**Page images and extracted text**
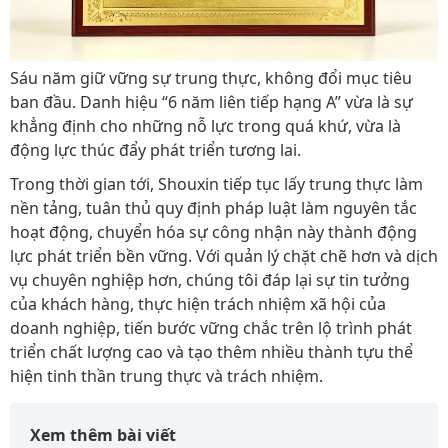
Sáu năm giữ vững sự trung thực, không đổi mục tiêu
ban đầu. Danh hiệu “6 năm liên tiếp hạng A” vừa là sự
khẳng định cho những nỗ lực trong quá khứ, vừa là
động lực thúc đẩy phát triển tương lai.
Trong thời gian tới, Shouxin tiếp tục lấy trung thực làm
nền tảng, tuân thủ quy định pháp luật làm nguyên tắc
hoạt động, chuyển hóa sự công nhận này thành động
lực phát triển bền vững. Với quản lý chặt chẽ hơn và dịch
vụ chuyên nghiệp hơn, chúng tôi đáp lại sự tin tưởng
của khách hàng, thực hiện trách nhiệm xã hội của
doanh nghiệp, tiến bước vững chắc trên lộ trình phát
triển chất lượng cao và tạo thêm nhiều thành tựu thể
hiện tinh thần trung thực và trách nhiệm.
Xem thêm bài viết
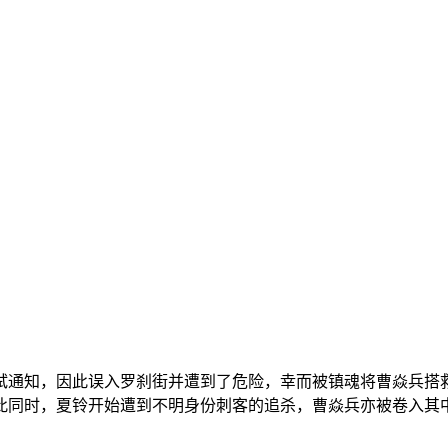
试通知，因此误入罗刹街并遭到了危险，幸而被镇魂将曹焱兵搭
此同时，夏铃开始遭到不明身份刺客的追杀，曹焱兵亦被卷入其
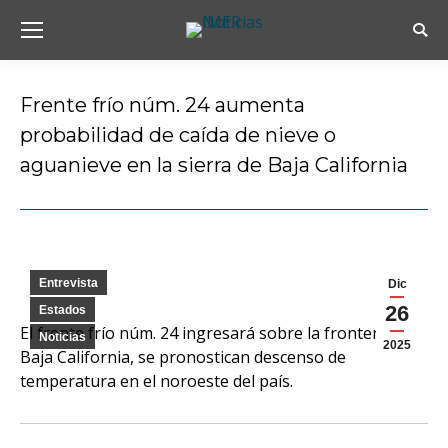
Busc
Frente frío núm. 24 aumenta
probabilidad de caída de nieve o
aguanieve en la sierra de Baja California
Estás aquí:
Entrevista
Dic
26
Estados
El frente frío núm. 24 ingresará sobre la frontera de
Noticias
2025
Baja California, se pronostican descenso de
temperatura en el noroeste del país.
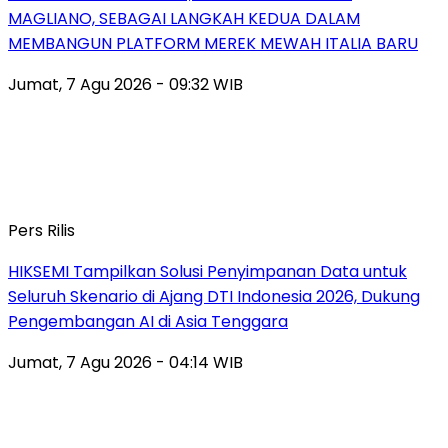
MAGLIANO, SEBAGAI LANGKAH KEDUA DALAM
MEMBANGUN PLATFORM MEREK MEWAH ITALIA BARU
Jumat, 7 Agu 2026 - 09:32 WIB
Pers Rilis
HIKSEMI Tampilkan Solusi Penyimpanan Data untuk
Seluruh Skenario di Ajang DTI Indonesia 2026, Dukung
Pengembangan AI di Asia Tenggara
Jumat, 7 Agu 2026 - 04:14 WIB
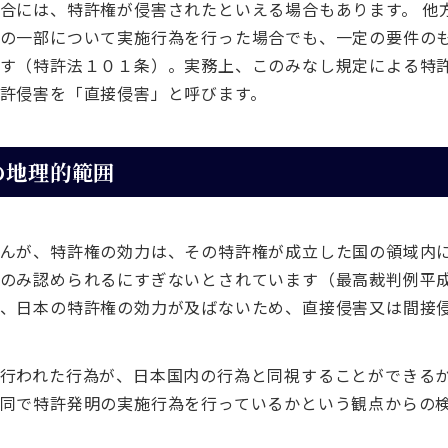
合には、特許権が侵害されたといえる場合もあります。 他
の一部について実施行為を行った場合でも、一定の要件の
す（特許法１０１条）。実務上、このみなし規定による特
許侵害を「直接侵害」と呼びます。
の地理的範囲
んが、特許権の効力は、その特許権が成立した国の領域内
のみ認められるにすぎないとされています（最高裁判例平成
、日本の特許権の効力が及ばないため、直接侵害又は間接
行われた行為が、日本国内の行為と同視することができる
同で特許発明の実施行為を行っているかという観点からの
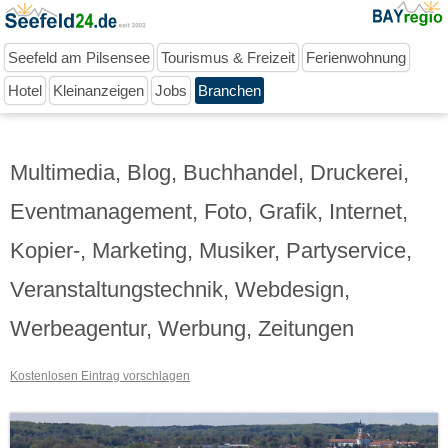
Seefeld am Pilsensee
Tourismus & Freizeit
Ferienwohnung
Hotel
Kleinanzeigen
Jobs
Branchen
Multimedia, Blog, Buchhandel, Druckerei,
Eventmanagement, Foto, Grafik, Internet,
Kopier-, Marketing, Musiker, Partyservice,
Veranstaltungstechnik, Webdesign,
Werbeagentur, Werbung, Zeitungen
Kostenlosen Eintrag vorschlagen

**Work order**
Only lines with the word "thực" are wanted. Find and copy them from the records above.

**Completed task**
Sáu năm giữ vững sự trung thực, không đổi mục tiêu
Trong thời gian tới, Shouxin tiếp tục lấy trung thực làm
của khách hàng, thực hiện trách nhiệm xã hội của
hiện tinh thần trung thực và trách nhiệm.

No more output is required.